Grand opening: "Another Hot Oklahoma Night”
→Where: Oklahoma History Center, 2401 N Laird.

→When: Music, 11 a.m. to 5 p.m. Saturday, featuring John Moreland & the Black Gold Band, Crocodile, The City Lives, The Oh Johnny! Girls, Mike Black and & the Stingrays, Ali Harter, Unmarked Cars, Camille Harp, Wes Reynolds, The Romantic Disaster, The Gunship, Rainbows Are Free, The Undecided, All But 1.

→Admission: Free this Saturday. All other times, admission is $5 adults, $4 seniors, $3 students and free for children younger than 5.

→Information: 522-0765 or

E.L. and Thelma Gaylord Special Exhibit Gallery

→Artifacts, clothing, musical instruments and rare albums belonging to Oklahoma musicians famous and obscure.

→Garage-band setting where visitors can jam on instruments.

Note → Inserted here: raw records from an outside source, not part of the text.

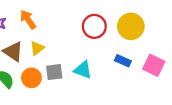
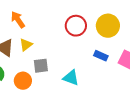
cyan triangle: (83, 70) -> (71, 78), moved
orange circle: (31, 78) -> (23, 81), moved

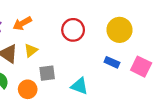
orange arrow: (18, 20) -> (22, 23), turned -84
red circle: (76, 26) -> (73, 30), moved

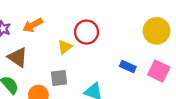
yellow circle: (119, 30) -> (156, 31), moved
yellow triangle: (31, 50) -> (65, 47), moved

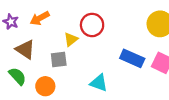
blue rectangle: (128, 66) -> (132, 58), size x1.5
gray square: (59, 78) -> (59, 60), moved

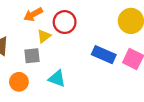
orange arrow: (40, 18) -> (33, 14), moved
cyan triangle: (99, 83) -> (57, 79), moved

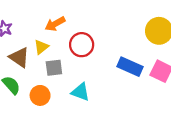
red circle: (65, 22) -> (82, 45), moved
yellow triangle: (44, 36) -> (41, 47), moved

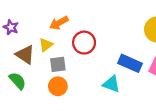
cyan triangle: (80, 92) -> (111, 84), moved
orange circle: (40, 95) -> (58, 86), moved

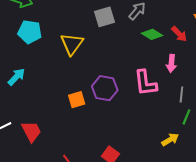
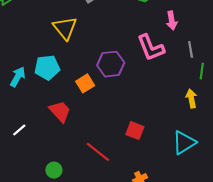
cyan pentagon: (30, 32) -> (47, 67), moved
red trapezoid: (31, 131) -> (60, 111), moved
yellow arrow: (170, 140) -> (191, 98), turned -54

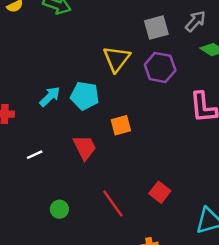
purple hexagon: (111, 64) -> (160, 67), moved

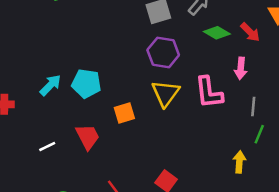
yellow triangle: (117, 59) -> (166, 93), moved
white line: (35, 155) -> (47, 147), moved

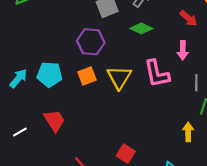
green diamond: (217, 33) -> (141, 28), moved
purple hexagon: (163, 52) -> (91, 42), moved
orange square: (124, 113) -> (87, 76), moved

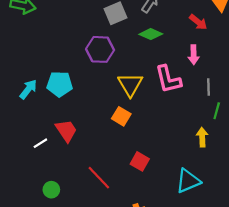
orange square: (87, 76) -> (121, 116), moved, turned -36
white line: (20, 132) -> (40, 143), moved

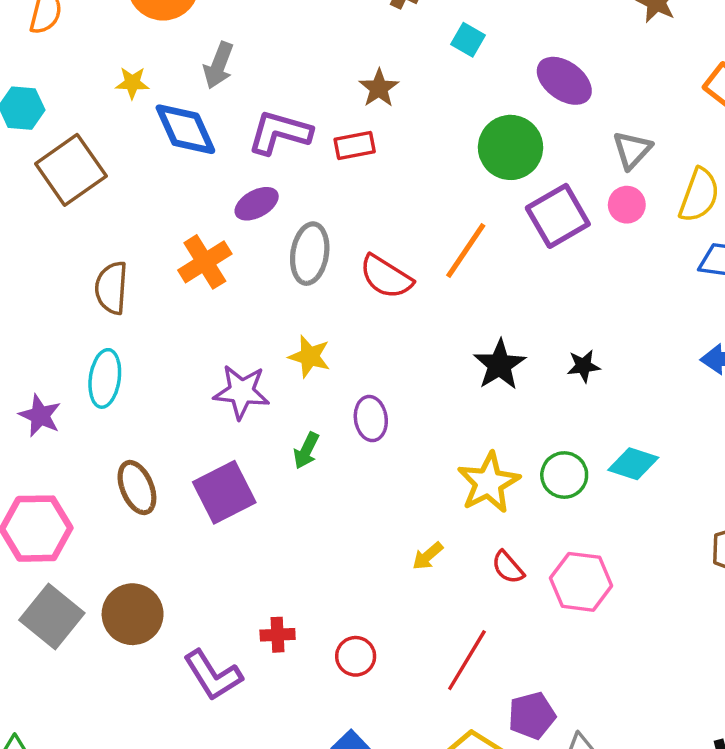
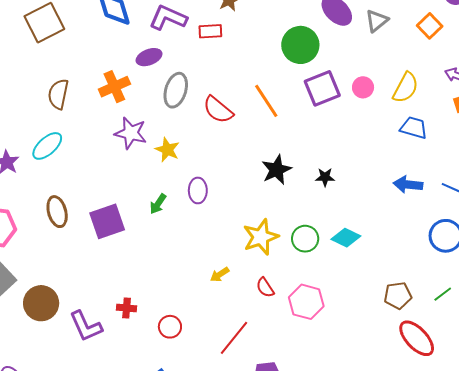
gray triangle: (632, 150) -> (377, 21), moved
orange line: (466, 250) -> (266, 101), turned -75
cyan ellipse: (105, 378) -> (47, 146), turned 32
purple star: (241, 392) -> (131, 133), moved
brown circle: (133, 614) -> (41, 303), moved

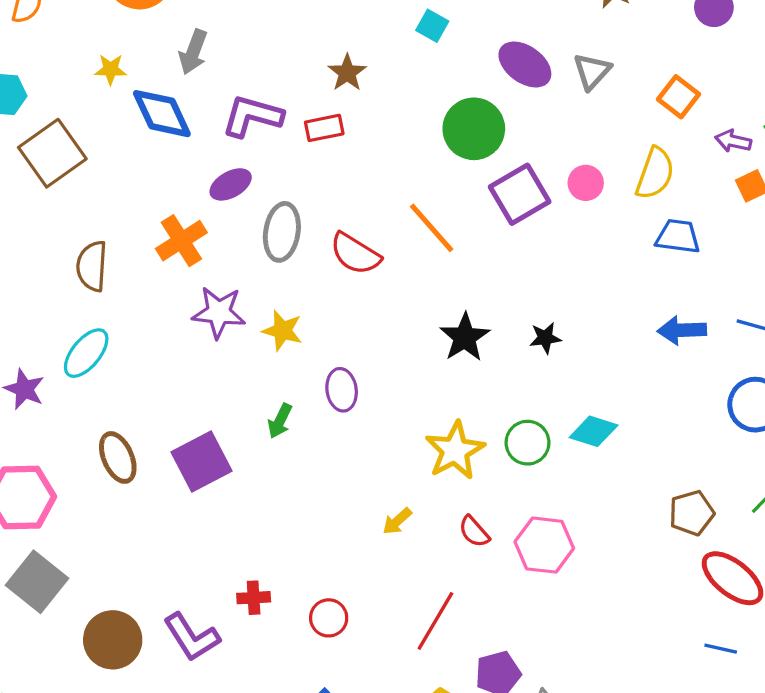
orange square: (430, 26) -> (679, 97), moved
brown circle: (41, 303) -> (113, 640), moved

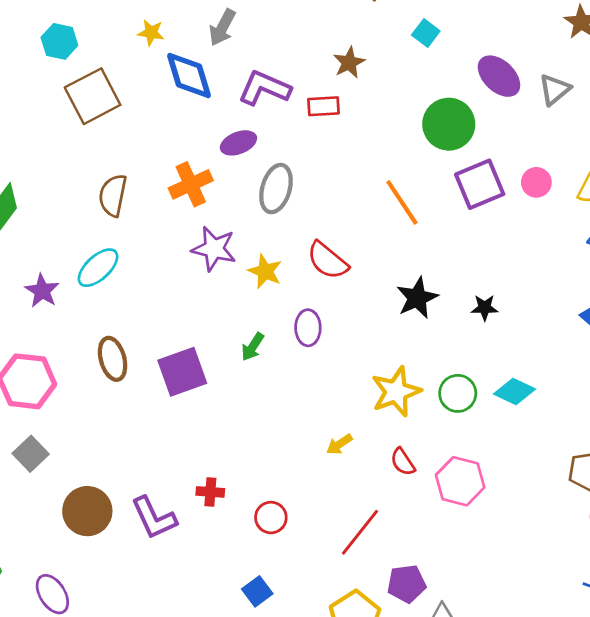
red semicircle: (355, 254) -> (328, 261), moved
gray square: (37, 582) -> (31, 454), size x0.7

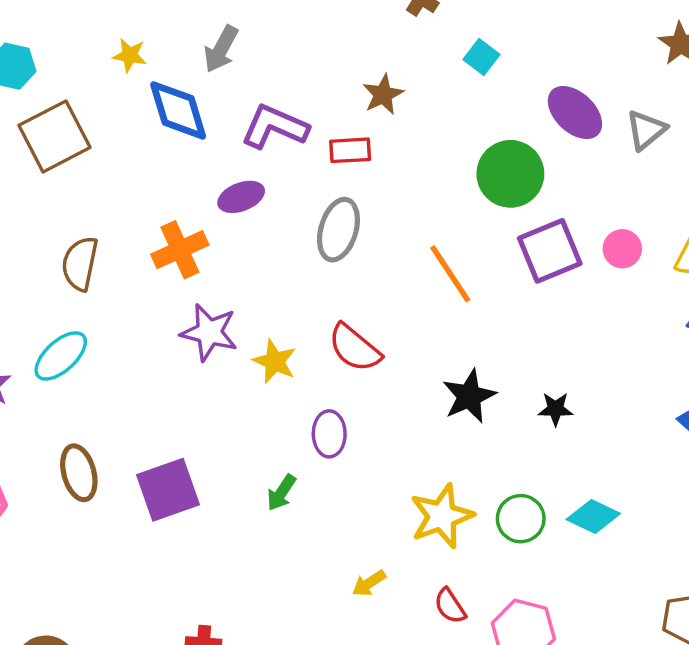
gray ellipse: (276, 189) -> (338, 230), moved
green arrow: (253, 347) -> (281, 493), moved

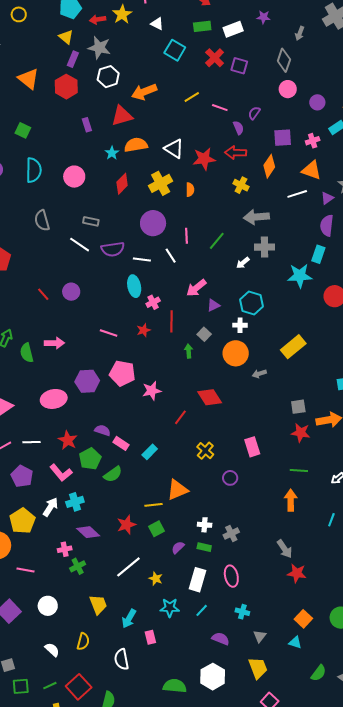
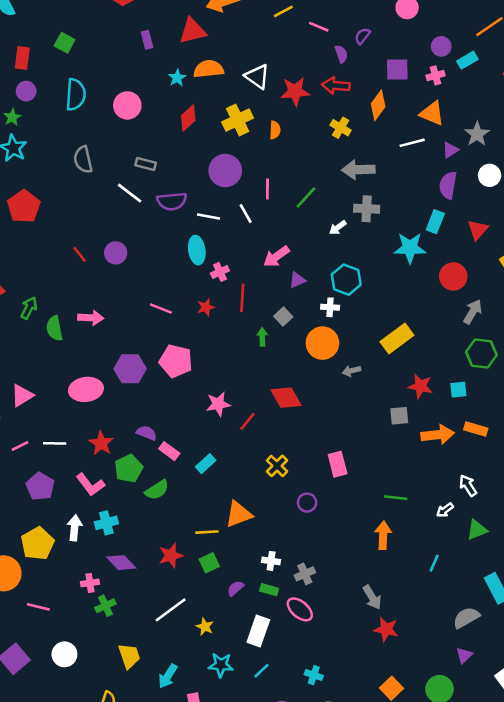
purple circle: (317, 102) -> (441, 46), moved
pink star: (152, 391) -> (218, 404), moved
red star: (301, 433) -> (420, 386), moved
white arrow: (50, 507) -> (75, 528), turned -30
pink ellipse: (231, 576) -> (300, 609), moved, turned -40

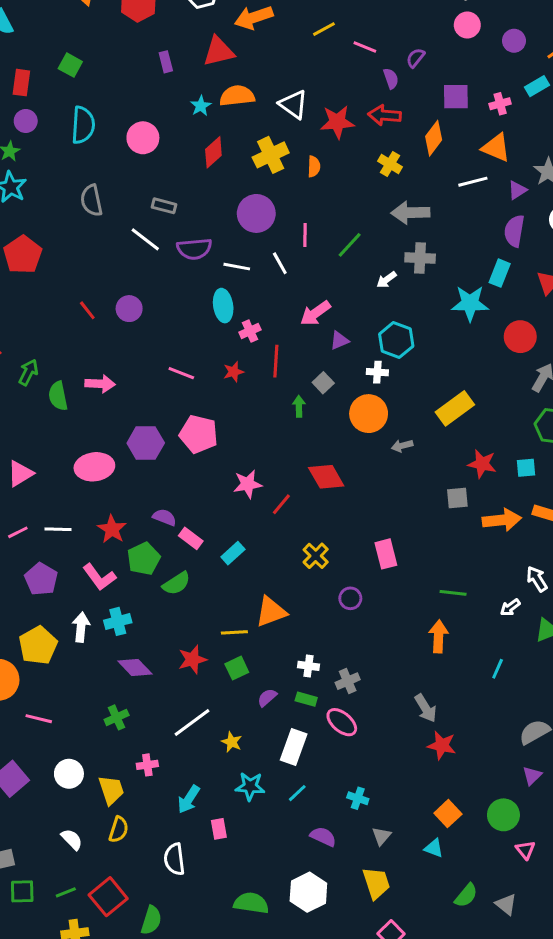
purple circle: (441, 46) -> (514, 41), moved
pink cross: (90, 583) -> (147, 765), moved
yellow trapezoid: (129, 656) -> (111, 790), moved

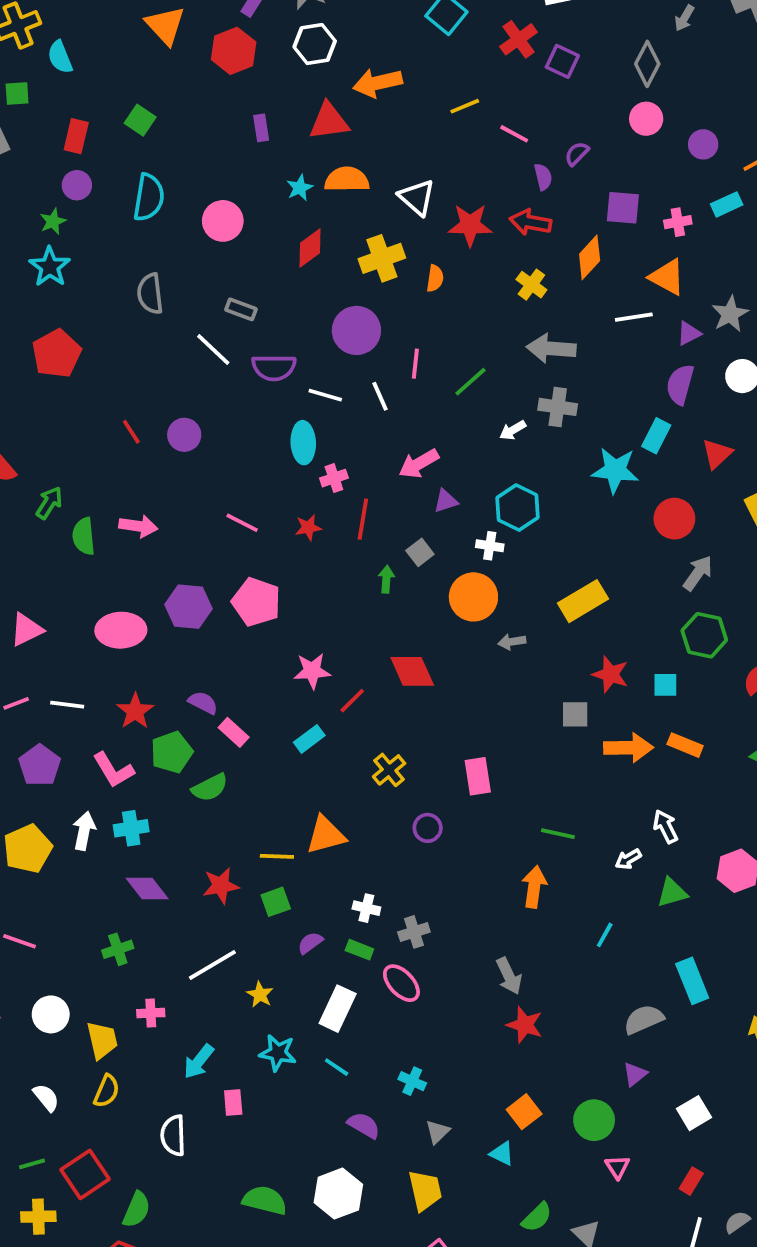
cyan rectangle: (233, 553) -> (309, 739), moved
cyan line: (297, 793) -> (337, 1067), turned 72

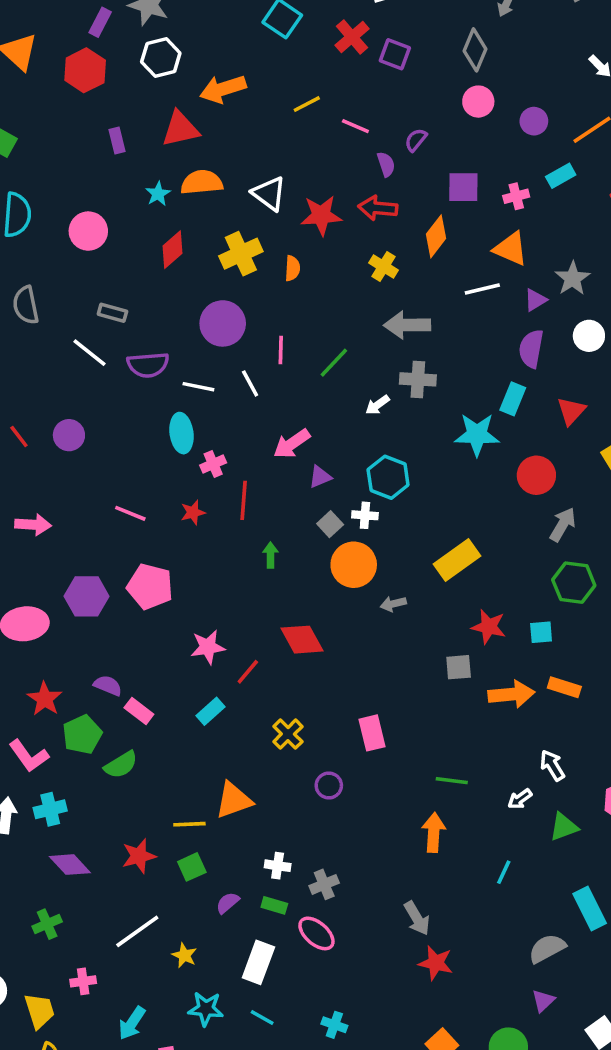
gray square: (420, 552) -> (330, 524), moved

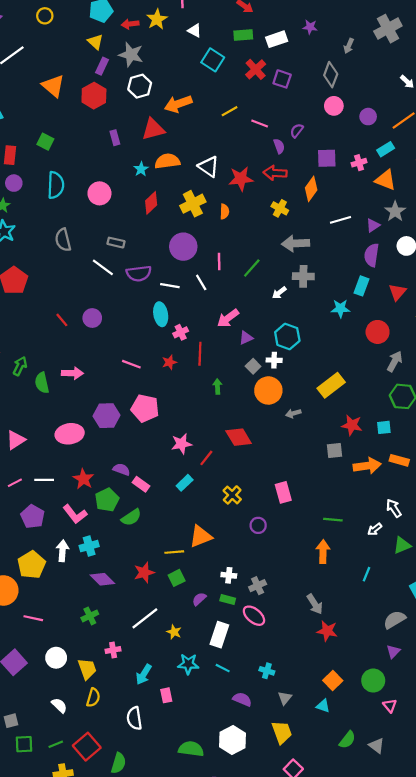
orange triangle: (511, 249) -> (385, 180), moved
cyan star: (477, 435) -> (340, 309), size x0.7

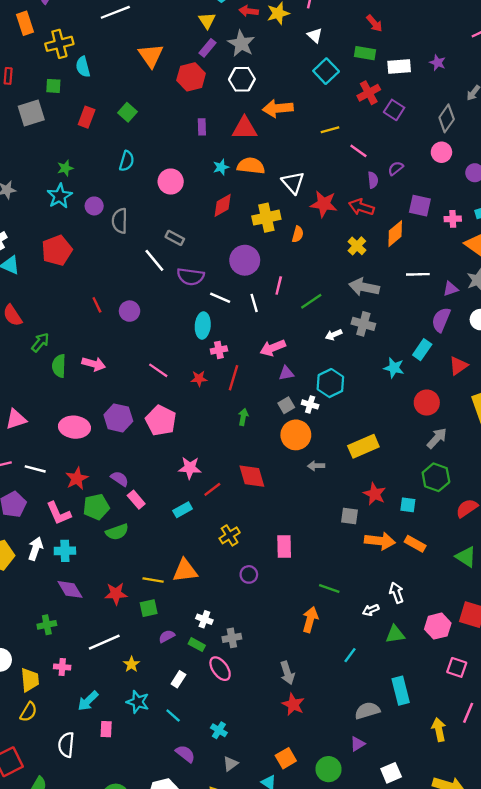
purple circle: (14, 183) -> (94, 206), moved
cyan semicircle: (56, 185) -> (127, 161), size x0.7
white rectangle: (219, 635) -> (178, 679), size x0.6

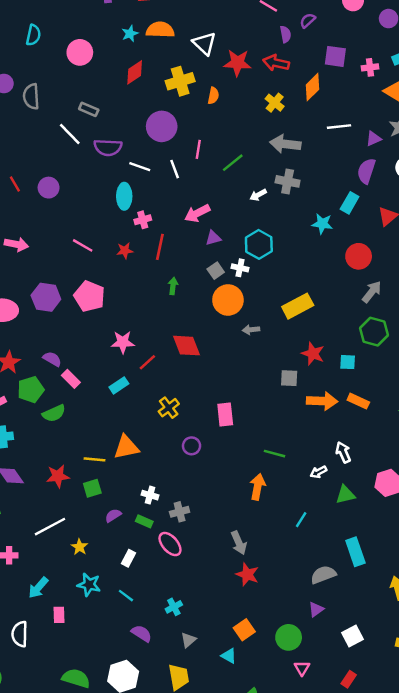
cyan cross: (219, 730) -> (174, 607), turned 35

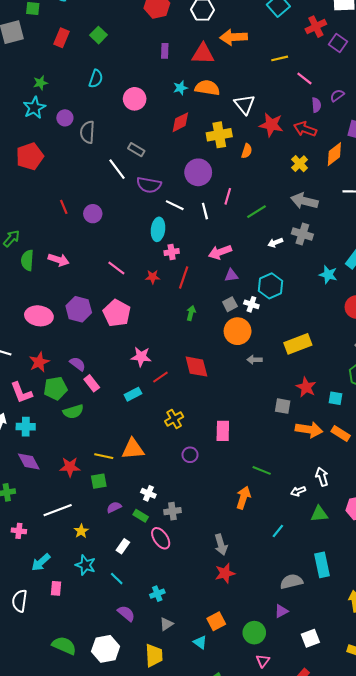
red star: (247, 574) -> (225, 573), turned 30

Inasmuch Foundation Gallery

→KOMA control room as it looked when the 50,000-watt AM station covered the western half of the continent at night.

→Record store recreation.

→Recording studio display featuring equipment from Gene Sullivan’s and Leon Russell’s studios.

→Period teenager’s bedroom recreation.

Samuel Roberts Noble Gallery

→Rock ’n’ roll fashion and hair.

→Oklahoma venues (Cain’s Ballroom, Brady Theater, Zoo Amphitheatre, The Bowery).

→Concert memorabilia (The Dave Clark Five, The Moody Blues, Led Zeppelin, etc.)

Kerr-McGee Gallery

→Oklahoma funk and soul (The Burtons, The Gap Band, Soule Messenger, etc.).